Wednesday 7 September 2011

The problem with teaching abstractions

For want of distraction, I've been hanging around some of the OpenCL forums of late. Boy do they get some ninny questions.

From people trying to drop plain C (with full stdio and all) into the compiler and expecting it to work, to someone asking if you can 'write functions' in the host language ... (err, I mean seriously. Maybe the guy is a matlab guru but certainly it isn't that hard to find out about C or whatever host language he's using).

But those are just the most extreme in the last couple of days. What is more worrying is just how many people don't seem to understand computer architecture at all - much less a system containing a 'remote' processing device like a GPU.

Really basic things like cache, registers, stack, memory latency, memory banks & contention, I/O bus latency, call invocation overheads, and so on. Not to mention the less-obvious but not really more complex ideas that GPU's bring to the table such as memory coalescing, thread divergence/masking (i.e. SIMT branches), local memory, and so on.

Also, a rough idea of just how fucking fast modern hardware is.

I presume most of the queries are from students but they just seem to have absolutely NFI what is going on 'under the bonnet' on their shiny new bit of hardware. e.g. the reason your code is slower on a GPU should be bleedingly obvious before you went anywhere near a compiler.

Before trying to work with such a complex system, you really need to know some basics of computer system architecture - otherwise none of the api will make any sense, nor will any of the results.

The manuals are good: just read them.

Experiment on your own; it's easy, it's fast, it's cheap (it only takes your time, and a student's time isn't worth anything). You don't learn any-where near as much if you just copy someone else, or forever ask inane questions.

5 comments:

Sankar said...

One of the reasons for students not being aware of "Under the hood" things is that because, most of the students program in Python, Javascript or C# these days (you know that people say Java is dead ;-) )

Learning to implement an app. using Javascript and hosting it in Google AppEngine will give money from users, rather than trying to learn traversing matrixes column-wise instead of row-wise will be good for cache. So people tend to learn new things than under-the-hood things.

I am not trying to defend what they do is right. But just giving the reason which I feel are the cause of current day scenario.

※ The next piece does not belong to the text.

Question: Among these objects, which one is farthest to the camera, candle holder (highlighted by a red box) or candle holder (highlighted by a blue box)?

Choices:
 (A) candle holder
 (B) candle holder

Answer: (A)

In addition to complaining, if you could have given a few pointers for some good text/blogs on computer architecture, memory coalescing etc. it would have helped some students who follow your blog. My 2 cents :-)

mbien said...

you never know how old they are. I remember quite well how happy I was as someone (who was actually a physics prof) cared to answer my "stupid" question about matrix rotation in 3d space. At this time i didn't even knew what sin or cos are. Every time i get a somewhat "stupid" question i try to remind myself of that.

NotZed said...

mbein - it's not so much the really stupid questions - they're a bit entertaining and I can just leave those.

It's the ones where someone asks a question showing they don't really know what they're doing, yet refuse your answer since they know better than anyone else ... or keep asking more questions demonstrating they aren't really interested in the answers but in the solution.

NotZed said...

sankar: I do plenty of work dumping some pretty good code and lots of hints and tips for hacking into this blog. I'm sure I can rant once in a while.

But your first paragraph was my point entirely - learning has become so abstracted from the hardware, people have no idea what it's doing. They don't even know how fast it is.

This isn't normally a big deal, but when you're complaining that 'my code is slower than plain c': you should really do a bit of your own research to find out why that might be. Particularly with something as complicated as a separate processor with a novel architecture.

With OpenCL, the abstraction is only weak: although you are not explicitly exposed to the underlying architecture, it is up to you to make the problem fit efficiently. It doesn't do this for you as with other parallel frameworks. This is spelt out quite clearly in the documentation.

There is skads of really excellent documentation which i point to all the time (i.e. the AMD stuff, and the specification itself is well written and readable). There are also plenty of forum posts, blog posts, stuff on stack overflow, vendor examples and code as well: it shows that some people just aren't even trying.

Sankar said...

Yes, you do point to a lot of nice links :-) No arguments there.